- EXERCISE OBJECTIVE: Task for the records below: count the lines that contain the word "trải" and give only that number.

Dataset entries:

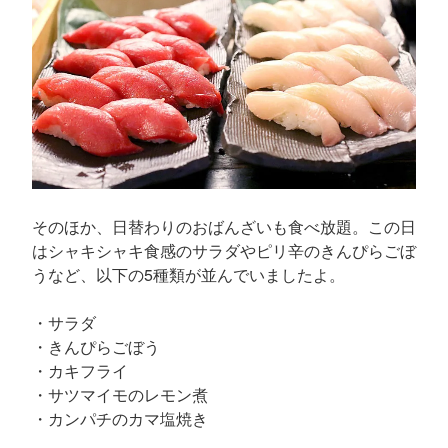
そのほか、日替わりのおばんざいも食べ放題。この日
はシャキシャキ食感のサラダやピリ辛のきんぴらごぼ
うなど、以下の5種類が並んでいましたよ。
・サラダ
・きんぴらごぼう
・カキフライ
・サツマイモのレモン煮
・カンパチのカマ塩焼き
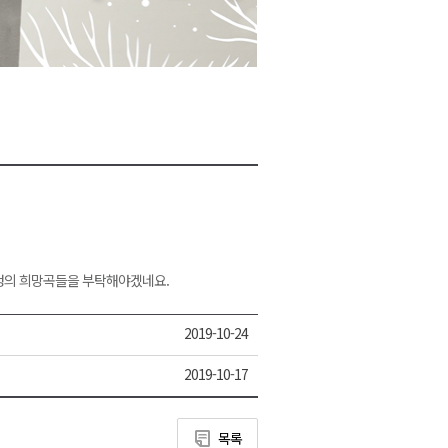
2026년 08월 09일(일)
2026년 08월 09일(일)
2026년 08월 09일(일)
2026년 08월 09일(일)
2026년 08월 09일(일)
자정의 희망곡들을 부탁해야겠네요.
2019-10-24
2019-10-17
목록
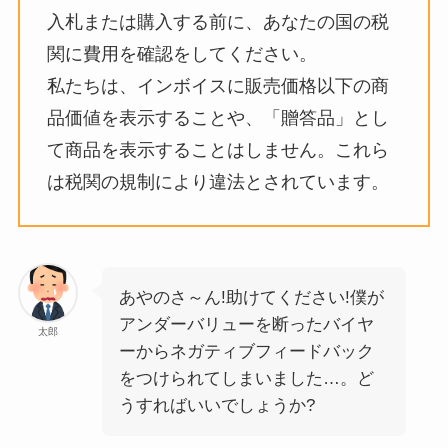
入札または購入する前に、あなたの国の税
関に費用を確認をしてください。
私たちは、インボイスに販売価格以下の商
品価値を表示することや、「贈答品」とし
て商品を表示することはしません。これら
は税関の規制により違法とされています。
あやのさ～ん!助けてください!僕が
アンダーバリューを断ったバイヤ
太郎
ーからネガティブフィードバック
をつけられてしまいました…。ど
うすればいいでしょうか?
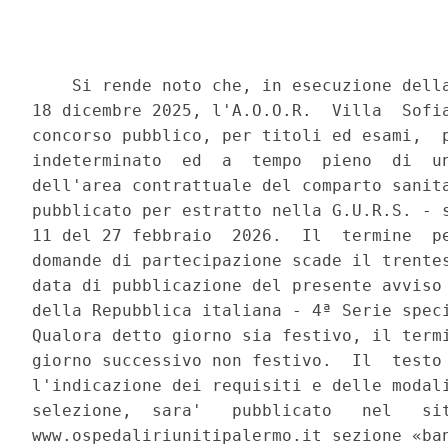
    Si rende noto che, in esecuzione della
18 dicembre 2025, l'A.O.O.R.  Villa  Sofia
concorso pubblico, per titoli ed esami,  p
indeterminato  ed  a  tempo  pieno  di  un
dell'area contrattuale del comparto sanita
pubblicato per estratto nella G.U.R.S. - s
11 del 27 febbraio  2026.  Il  termine  pe
domande di partecipazione scade il trentes
data di pubblicazione del presente avviso 
della Repubblica italiana - 4ª Serie speci
Qualora detto giorno sia festivo, il termi
giorno successivo non festivo.  Il  testo 
l'indicazione dei requisiti e delle modali
selezione,  sara'   pubblicato   nel   sit
www.ospedaliriunitipalermo.it sezione «ban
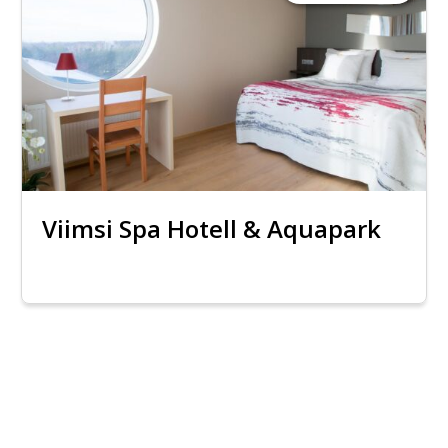
Viimsi Spa Hotell & Aquapark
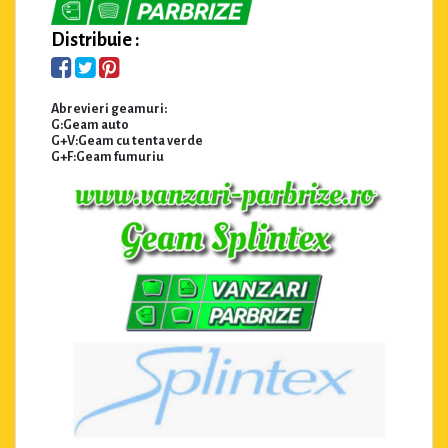
Distribuie :
Abrevieri geamuri:
G:Geam auto
G+V:Geam cu tenta verde
G+F:Geam fumuriu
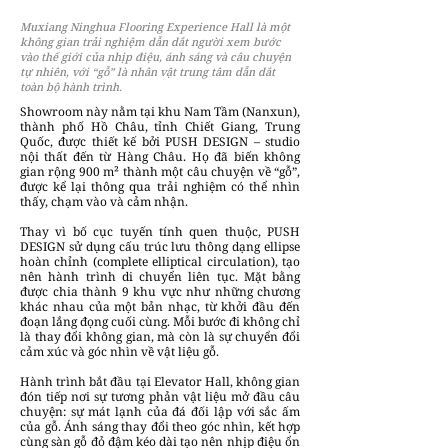
Muxiang Ninghua Flooring Experience Hall là một
không gian trải nghiệm dẫn dắt người xem bước
vào thế giới của nhịp điệu, ánh sáng và câu chuyện
tự nhiên, với “gỗ” là nhân vật trung tâm dẫn dắt
toàn bộ hành trình.
Showroom này nằm tại khu Nam Tầm (Nanxun),
thành phố Hồ Châu, tỉnh Chiết Giang, Trung
Quốc, được thiết kế bởi PUSH DESIGN – studio
nội thất đến từ Hàng Châu. Họ đã biến không
gian rộng 900 m² thành một câu chuyện về “gỗ”,
được kể lại thông qua trải nghiệm có thể nhìn
thấy, chạm vào và cảm nhận.
Thay vì bố cục tuyến tính quen thuộc, PUSH
DESIGN sử dụng cấu trúc lưu thông dạng ellipse
hoàn chỉnh (complete elliptical circulation), tạo
nên hành trình di chuyển liên tục. Mặt bằng
được chia thành 9 khu vực như những chương
khác nhau của một bản nhạc, từ khởi đầu đến
đoạn lắng đọng cuối cùng. Mỗi bước đi không chỉ
là thay đổi không gian, mà còn là sự chuyển đổi
cảm xúc và góc nhìn về vật liệu gỗ.
Hành trình bắt đầu tại Elevator Hall, không gian
đón tiếp nơi sự tương phản vật liệu mở đầu câu
chuyện: sự mát lạnh của đá đối lập với sắc ấm
của gỗ. Ánh sáng thay đổi theo góc nhìn, kết hợp
cùng sàn gỗ đỏ đậm kéo dài tạo nên nhịp điệu ổn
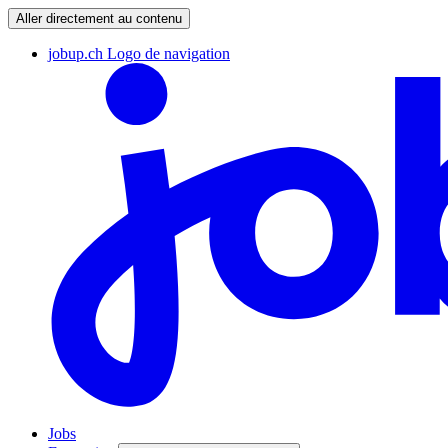
Aller directement au contenu
jobup.ch Logo de navigation
Jobs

- WRITTEN RESPONSE: 2